We’ve long known that breathing, blood pressure, body temperature and pulse provide an important window into the complexities of human health. But a growing body of research suggests that another vital sign – how fast you walk – could be a better predictor of health issues like cognitive decline, falls, and even certain cardiac or pulmonary diseases.
Unfortunately, it’s hard to accurately monitor walking speed in a way that’s both continuous and unobtrusive. Professor Dina Katabi’s group at MIT’s Computer Science and Artificial Intelligence Laboratory (CSAIL) have been working on the problem, and believe that the answer is to go wireless.
In a new paper, the team presents “WiGait,” a device that can measure the walking speed of multiple people with 95 to 99 percent accuracy using wireless signals. The system is an update of a device that Katabi’s team presented to President Obama in 2015.
The size of a small painting, the device can be placed on the wall of a person’s house. It builds on Katabi’s previous work that analyzes wireless signals reflected off people’s bodies to measure a range of behaviors, from breathing and falling to specific emotions. (The signals emit roughly 100 times less radiation than a standard cellphone.)
“By using in-home sensors, we can see trends in how walking speed changes over longer periods of time,” says lead author and PhD student Chen-Yu Hsu. “This can provide insight into whether someone should adjust their health regimens, whether that’s doing physical therapy or altering their medications.”
WiGait is also 85 to 99 percent accurate at measuring a person’s stride length, which could allow researchers to better understand conditions like Parkinson’s disease that are characterized by reduced step size.
Hsu and Katabi developed WiGait in collaboration with CSAIL PhD student Zachary Kabelac and master’s student Rumen Hristov, alongside undergraduate Yuchen Liu from the Hong Kong University of Science and Technology, and assistant professor Christine Liu from the Boston University School of Medicine. The team will present their paper in May at ACM’s CHI Conference on Human Factors in Computing Systems in Colorado.
How it works
Today walking speed is measured by physical therapists or clinicians using a stopwatch. Wearables like FitBit can only roughly estimate your speed based on your step count; GPS-enabled smartphones are similarly inaccurate and can’t work indoors; and cameras are intrusive and can only monitor one room at a time. The only method that’s comparably accurate is VICON motion-tracking, which isn’t widely available enough to be practical for monitoring day-to-day health changes.

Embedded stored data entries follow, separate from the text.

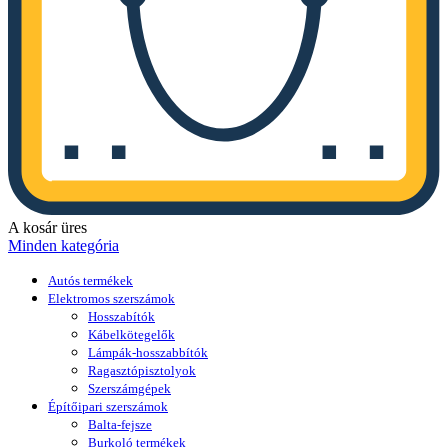
A kosár üres
Minden kategória
Autós termékek
Elektromos szerszámok
Hosszabítók
Kábelkötegelők
Lámpák-hosszabbítók
Ragasztópisztolyok
Szerszámgépek
Építőipari szerszámok
Balta-fejsze
Burkoló termékek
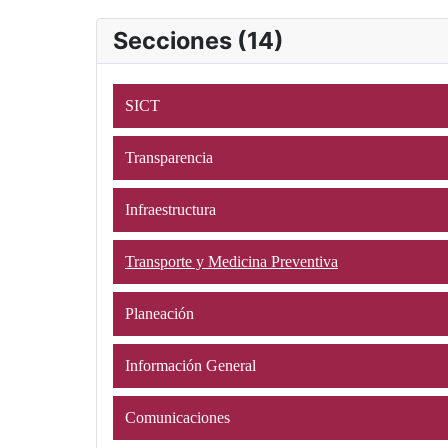
Secciones (14)
SICT
Transparencia
Infraestructura
Transporte y Medicina Preventiva
Planeación
Información General
Comunicaciones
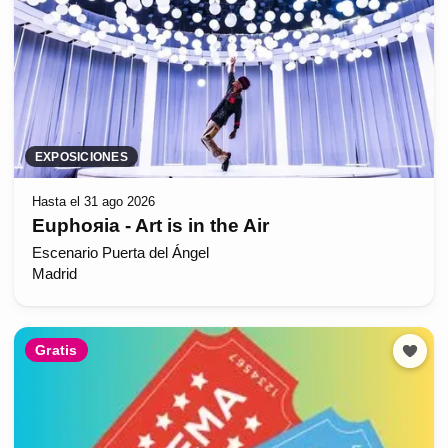
EXPOSICIONES
Hasta el 31 ago 2026
Euphoяia - Art is in the Air
Escenario Puerta del Ángel
Madrid
Gratis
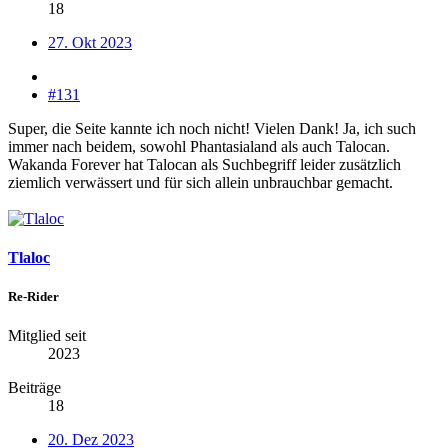
18
27. Okt 2023
#131
Super, die Seite kannte ich noch nicht! Vielen Dank! Ja, ich such
immer nach beidem, sowohl Phantasialand als auch Talocan.
Wakanda Forever hat Talocan als Suchbegriff leider zusätzlich
ziemlich verwässert und für sich allein unbrauchbar gemacht.
Tlaloc
Re-Rider
Mitglied seit
2023
Beiträge
18
20. Dez 2023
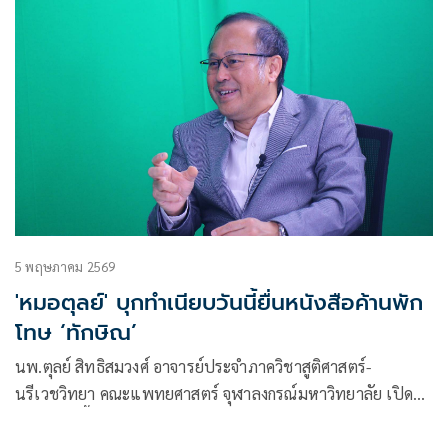
5 พฤษภาคม 2569
'หมอตุลย์' บุกทำเนียบวันนี้ยื่นหนังสือค้านพัก
โทษ ‘ทักษิณ’
นพ.ตุลย์ สิทธิสมวงศ์ อาจารย์ประจำภาควิชาสูติศาสตร์-
นรีเวชวิทยา คณะแพทยศาสตร์ จุฬาลงกรณ์มหาวิทยาลัย เปิด
เผยว่า วันนี้ในเวลา 10.30 น. จะเดินทางไปที่ศูนย์รับเรื่องร้อง
เรียนทำเนียบรัฐบาล ( ปปช.เก่า)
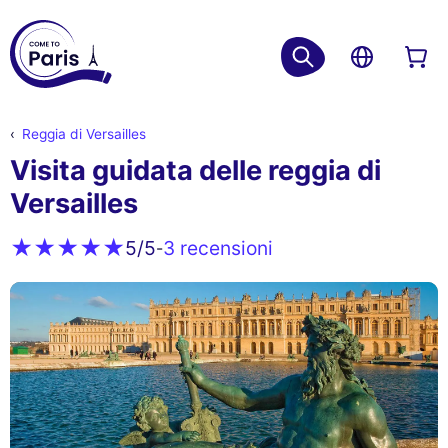
Reggia di Versailles
Visita guidata delle reggia di
Versailles
3 recensioni
5
/5
-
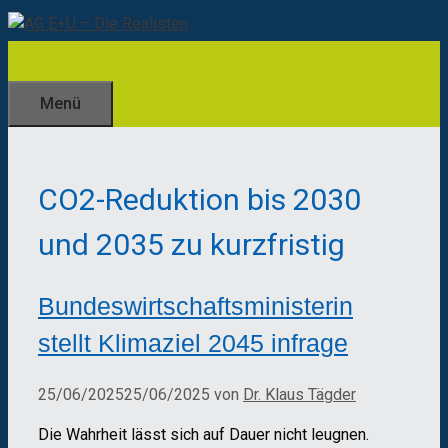
Zum
Inhalt
springen
Menü
CO2-Reduktion bis 2030
und 2035 zu kurzfristig
Bundeswirtschaftsministerin
stellt Klimaziel 2045 infrage
25/06/2025
25/06/2025
von
Dr. Klaus Tägder
Die Wahrheit lässt sich auf Dauer nicht leugnen.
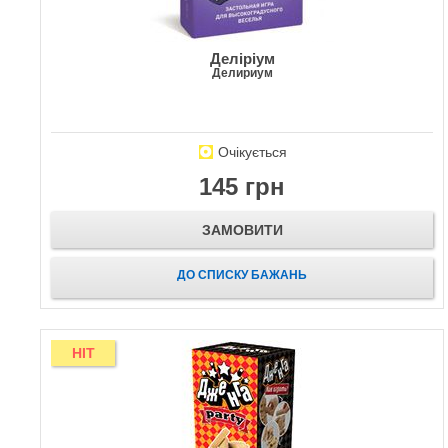
Деліріум
Делириум
Очікується
145 грн
ЗАМОВИТИ
ДО СПИСКУ БАЖАНЬ
HIT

Meanwhile, WiGait measures walking speed with a high level of granularity, without requiring that the person wear or carry a sensor. It does so by analyzing the surrounding wireless signals and their reflections off a person’s body. Also, the team’s algorithm can distinguish walking from other movements, such as cleaning the kitchen or brushing one’s teeth.
According to Katabi, the device could help reveal a wealth of important health information, particularly for the elderly: a change in walking speed, for example, could mean an injury or that the person is at an increased risk of falling.

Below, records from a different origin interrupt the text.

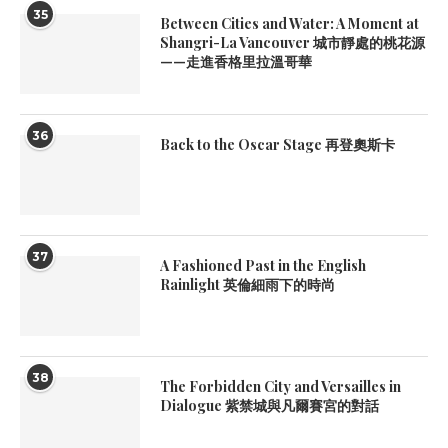
35
Between Cities and Water: A Moment at
Shangri-La Vancouver 城市靜處的桃花源
——走進香格里拉溫哥華
36
Back to the Oscar Stage 再登奧斯卡
37
A Fashioned Past in the English
Rainlight 英倫細雨下的時尚
38
The Forbidden City and Versailles in
Dialogue 紫禁城與凡爾賽宮的對話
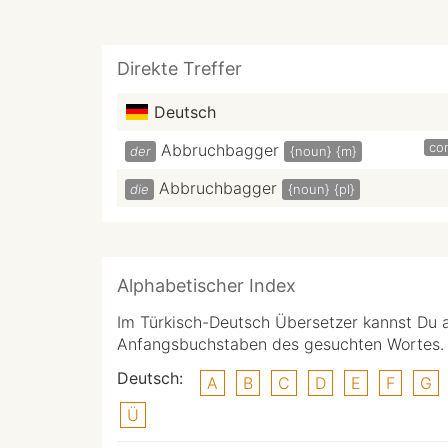
Direkte Treffer
Deutsch
con
Abbruchbagger
der
{noun}
{m}
Abbruchbagger
die
{noun}
{pl}
Alphabetischer Index
Im Türkisch-Deutsch Übersetzer kannst Du 
Anfangsbuchstaben des gesuchten Wortes.
Deutsch:
A
B
C
D
E
F
G
Ü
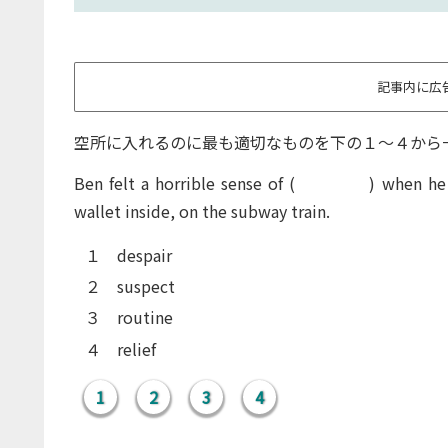
記事内に広
空所に入れるのに最も適切なものを下の１～４から
Ben felt a horrible sense of (
＊＊＊＊
) when he 
wallet inside, on the subway train.
１ despair
２ suspect
３ routine
４ relief
1
2
3
4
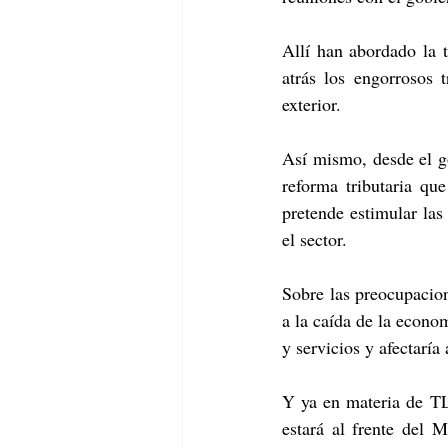
Allí han abordado la t
atrás los engorrosos 
exterior.
Así mismo, desde el go
reforma tributaria que
pretende estimular la
el sector.
Sobre las preocupacion
a la caída de la econo
y servicios y afectarí
Y ya en materia de TL
estará al frente del 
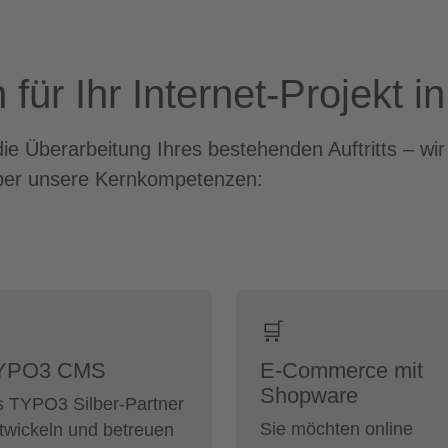
ür Ihr Internet-Projekt in
e Überarbeitung Ihres bestehenden Auftritts – wi
 über unsere Kernkompetenzen:
️
🛒
YPO3 CMS
E-Commerce mit
Shopware
s TYPO3 Silber-Partner
Sie möchten online
twickeln und betreuen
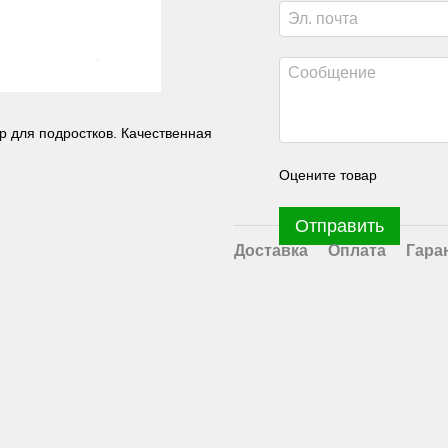
р для подростков. Качественная
Оцените товар
Отправить
Доставка
Оплата
Гара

“Many avoidable hospitalizations are related to issues like falls, congestive heart disease, or chronic obstructive pulmonary disease which have all been shown to be correlated to gait speed,” Katabi says. “Reducing the number of hospitalizations, even by a small amount, could vastly improve healthcare costs.”

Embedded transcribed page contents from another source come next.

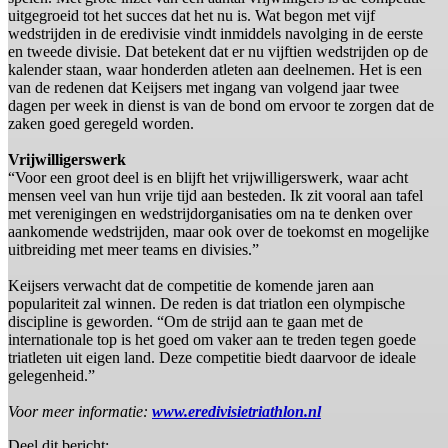
uitgegroeid tot het succes dat het nu is. Wat begon met vijf
wedstrijden in de eredivisie vindt inmiddels navolging in de eerste
en tweede divisie. Dat betekent dat er nu vijftien wedstrijden op de
kalender staan, waar honderden atleten aan deelnemen. Het is een
van de redenen dat Keijsers met ingang van volgend jaar twee
dagen per week in dienst is van de bond om ervoor te zorgen dat de
zaken goed geregeld worden.
Vrijwilligerswerk
“Voor een groot deel is en blijft het vrijwilligerswerk, waar acht
mensen veel van hun vrije tijd aan besteden. Ik zit vooral aan tafel
met verenigingen en wedstrijdorganisaties om na te denken over
aankomende wedstrijden, maar ook over de toekomst en mogelijke
uitbreiding met meer teams en divisies.”
Keijsers verwacht dat de competitie de komende jaren aan
populariteit zal winnen. De reden is dat triatlon een olympische
discipline is geworden. “Om de strijd aan te gaan met de
internationale top is het goed om vaker aan te treden tegen goede
triatleten uit eigen land. Deze competitie biedt daarvoor de ideale
gelegenheid.”
Voor meer informatie:
www.eredivisietriathlon.nl
Deel dit bericht:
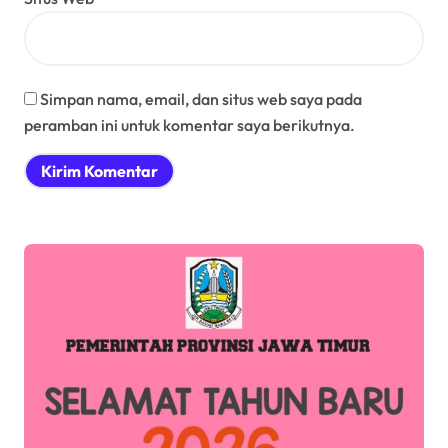
Simpan nama, email, dan situs web saya pada
peramban ini untuk komentar saya berikutnya.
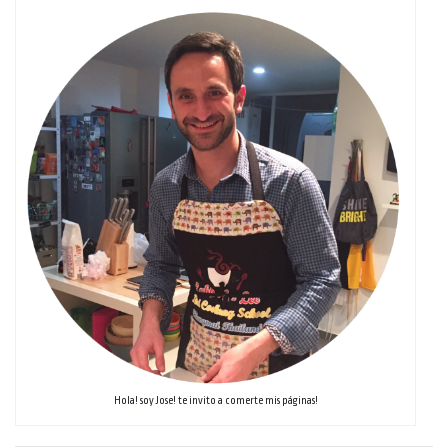
Hola! soy Jose! te invito a comerte mis páginas!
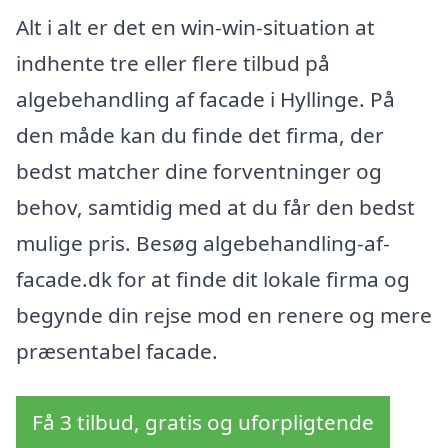
Alt i alt er det en win-win-situation at
indhente tre eller flere tilbud på
algebehandling af facade i Hyllinge. På
den måde kan du finde det firma, der
bedst matcher dine forventninger og
behov, samtidig med at du får den bedst
mulige pris. Besøg algebehandling-af-
facade.dk for at finde dit lokale firma og
begynde din rejse mod en renere og mere
præsentabel facade.
Få 3 tilbud, gratis og uforpligtende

The team developed WiGait to be more privacy-minded than cameras, showing you as nothing more than a moving dot on a screen. In the future they hope to train it on people with walking impairments like Parkinson’s, Alzheimer’s or MS, to help physicians accurately track disease progression and adjust medications.
“The true novelty of this device is that it can map major metrics of health and behavior without any active engagement from the user, which is especially helpful for the cognitively impaired,” says Ipsit Vahia, a geriatric clinician at McLean Hospital and Harvard Medical School who was not involved in the research. “Gait speed is a proxy indicator of many clinically important conditions, and down the line this could extend to measuring sleep patterns, respiratory rates, and other vital human behaviors.”